Multiple occurrences of facts/events that should be unique.

Individuals/families with no links to other records.

Discussion

1 2 > >> (Page 1 of 2)
  • Greg Roach
    Greg Roach
    2008-03-25

    gedfix.php v0.1

     
    Attachments
  • Thomas52
    Thomas52
    2008-03-25

    Logged In: YES
    user_id=1447380
    Originator: NO

    Greg: I am using 4.1.3 and get a error messages.

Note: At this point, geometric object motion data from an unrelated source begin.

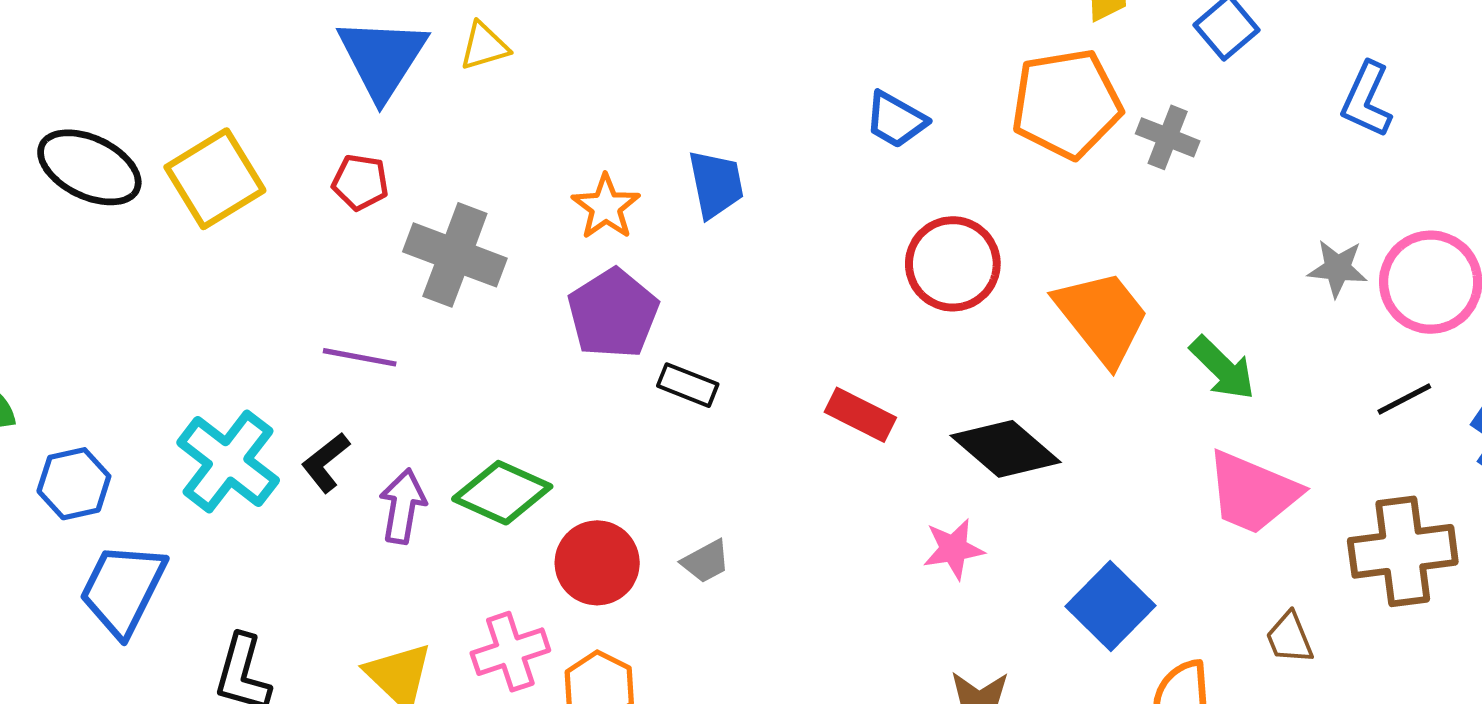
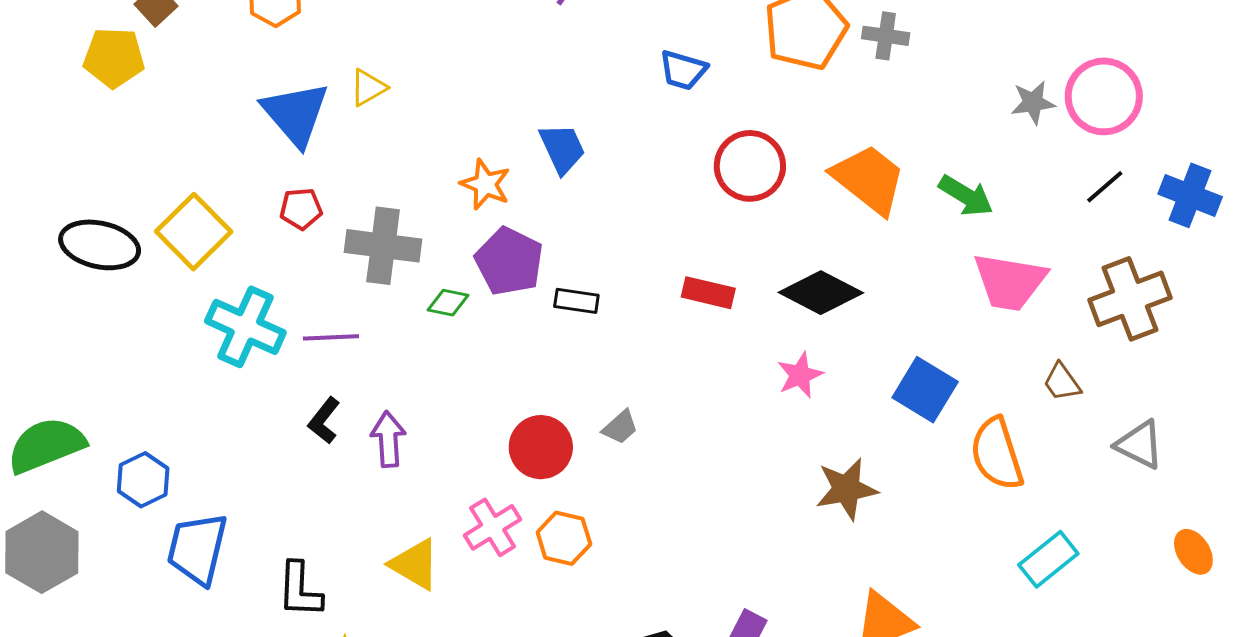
cyan cross: (228, 461) -> (245, 327), moved
green diamond: (502, 493) -> (448, 303), moved, size x0.6

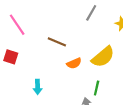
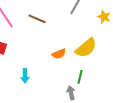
brown line: (57, 42) -> (37, 19), moved

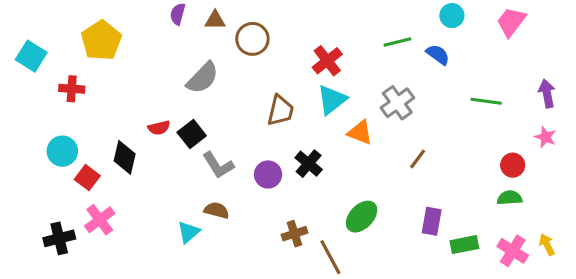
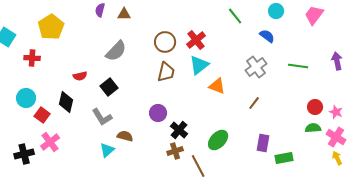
brown circle: (252, 39) -> (165, 42), moved
green line: (397, 42) -> (235, 16), moved, turned 66
gray cross: (397, 103) -> (256, 67), moved
red semicircle: (159, 128) -> (80, 76), moved
pink star: (545, 137) -> (336, 112), moved
black cross: (309, 164) -> (179, 130), moved
gray L-shape: (218, 165) -> (102, 117), moved
pink cross: (513, 251) -> (336, 137), moved

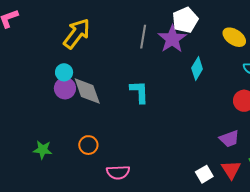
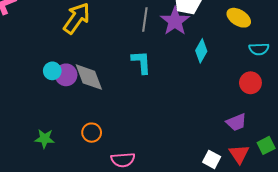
cyan circle: (64, 72) -> (52, 71), moved
cyan L-shape: (139, 92) -> (141, 62), moved
white square: (204, 174) -> (212, 159), turned -30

A number of errors are shown, but with no ID like:

    ERROR 8: Use of undefined constant PGV_USER_CAN_EDIT - assumed 'PGV_USER_CAN_EDIT'
    0 Error occurred on in function unknown
    1 called from line 26 of file gedfix.php

    ERROR 2: Cannot modify header information - headers already sent by (output started at /home/adkins92/public_html/tree/includes/functions.php:360)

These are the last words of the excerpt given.